After a dozen years of fighting the Medical Board, I am pleased to write and let you know that as of February 17, 2005, the entire action against me has been dropped. If you go to the official web site of the Board or of the national registry, my medical license is, at long last, clear and in good standing. Period. It's over.

I and my family could not have withstood over a decade of fighting this injustice had it not been literally for the hundreds of friends, patients, and advocates, all of whom were at our side. We owe thanks to so many. To Shula Edelkind and Colleen Smethers, thank you for your indefatigable work to raise the medical defense fund. To the Children's Advocacy Institute, the California Medical Association, Disability Rights Advocates, the Center for the Science in the Public Interest, the Union of American Physicians and Dentists, the Association of American Physicians and Surgeons, and the American Association for Health Freedom, we thank you for your role as amici curiae [official letters to the Court]. It made the difference, we know. To Frank Cuny and his grassroots band of warriors, California Citizens for Health Freedom, we thank you for being there time and again, before the board as well as with lawmakers. To those of you, friends, patients and strangers, who gave money, emotional support, strategic advice, we thank all of you, for your loyalty and your belief in the rights of patients and doctors to work together to find safe and effective treatments for complicated conditions such as ADHD, chronic fatigue syndrome and multiple chemical sensitivity.

It's just possible that the Medical Board now knows, thanks to the fight we waged together, that it can no longer afford to recklessly prosecute doctors who use safe treatments that are supported by clinical observation, emerging scientific literature, and informed patient consent, just because those doctors are not in the majority.

We were also blessed with excellent legal counsel along the way, including most recently, the terrific representation of Dennis Riordan and Dylan Shaffer, who prevailed for us in the Court of Appeal, helping us set the stage for this final settlement. Their skill speaks for itself. But numbers also tell a story. Recent data compiled by the Center for Public Interest Law show that we beat the odds. Only 5 out of 75 petitions for reconsideration were granted by the Medical Board. Our case was one of them. For the past 3 years, at the appellate level, only 2 out of 19 prevailed against the board. We did, and we won big.

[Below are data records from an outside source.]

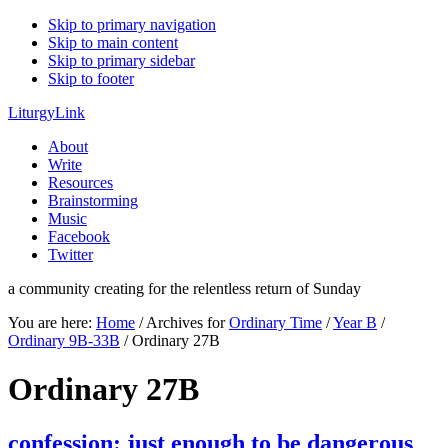
Skip to primary navigation
Skip to main content
Skip to primary sidebar
Skip to footer
LiturgyLink
About
Write
Resources
Brainstorming
Music
Facebook
Twitter
a community creating for the relentless return of Sunday
You are here:
Home
/
Archives for
Ordinary Time
/
Year B
/
Ordinary 9B-33B
/
Ordinary 27B
Ordinary 27B
confession: just enough to be dangerous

The Court of Appeal, in particular, establishing a precedent that will protect all doctors and their patients, noted that the Medical Board - in violation of my due process rights -- had chosen to disregard, completely, the testimony of a number of prestigious medical experts who appeared at my original hearing. We thank you, all of you, who were there at in those dark days back in 1998: Phil Lee, Vince Marinkovich, Henrik Blum, Glenn Elliott, Fred Blackwell, Carol Jessop, Jack Pulec, Deborah Sedberry, and Jeffrey Silvers. Your collective professional integrity could, ultimately, not be ignored. Many patients came forward as well, and we thank you. There, too, we had excellent legal counsel, Nancy Cahill, Judy Moore. Dick Turner took over where they left off, and we are grateful to him as well. While never our counsel, Bob Wallach was a constant advisor and friend who gave us hope and direction when we could have so easily faltered.

So, what is next for me as a doctor? I look forward to a time of figuring that out. As ever, I have a huge passion for working with children, especially children with ADHD and autism. Scientific rigor has always been at the core of my practice, and research also appeals. But, until I know what my options are - and only time will tell how much damage has been done to my reputation that can never be undone - I cannot say for sure.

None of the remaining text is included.